The latency seems to be minimal when the configuration parameter `synchronous` is set to `off` and when the metric `File system outputs` is in range of 100..300K. Let's focus on that subset of data and see what other configuration settings get us there.

#### 6.5. Look at other configuration parameters

In [None]:
df_lim = df[(df[CATEGORY] == "off") & (df[METRIC] > 100000) & (df[METRIC] < 300000)]

In [None]:
plt.rcParams["figure.figsize"] = (6, 4)

sns.scatterplot(data=df_lim, x="config.cache_size", y=SCORE, hue="config.journal_mode", marker='o', alpha=0.7)

plt.title("Experiment: " + exp.exp_id)
plt.grid()
plt.show()

Again, we see that setting `journal_mode` to `wal` and `cache_size` to the value between 500MB and 2GB seem to produce good results, but we need more experiments to explore that hypothesis.

### 7. Outro

If you feel curious, please go ahead and play with the SQLite data in the cells below.

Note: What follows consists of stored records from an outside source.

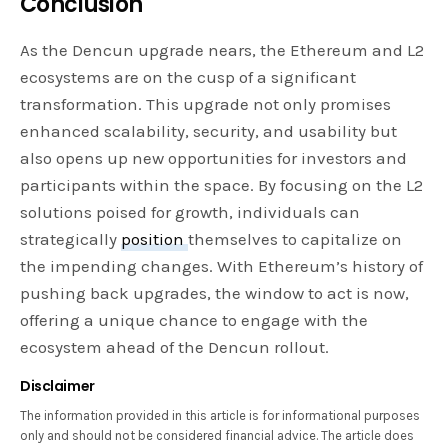
Conclusion
As the Dencun upgrade nears, the Ethereum and L2
ecosystems are on the cusp of a significant
transformation. This upgrade not only promises
enhanced scalability, security, and usability but
also opens up new opportunities for investors and
participants within the space. By focusing on the L2
solutions poised for growth, individuals can
strategically
position
themselves to capitalize on
the impending changes. With Ethereum’s history of
pushing back upgrades, the window to act is now,
offering a unique chance to engage with the
ecosystem ahead of the Dencun rollout.
Disclaimer
The information provided in this article is for informational purposes
only and should not be considered financial advice. The article does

After that, please open other notebooks in this repository and explore the data you have collected in this class as well as the results from our MySQL optimization experiments:

* [**mlos_demo_sqlite_teachers.ipynb**](mlos_demo_sqlite_teachers.ipynb) - Teacher's copy, don't peek! :-) Here we analyze the data from 100 trials of SQLite optimization we ran in this codespace before the class. The results you get in the workshop should look similar.
* [**mlos_demo_mysql.ipynb**](mlos_demo_mysql.ipynb) - Look at the actual production data we've collected in serveral experiment for MySQL Server optimization on Azure.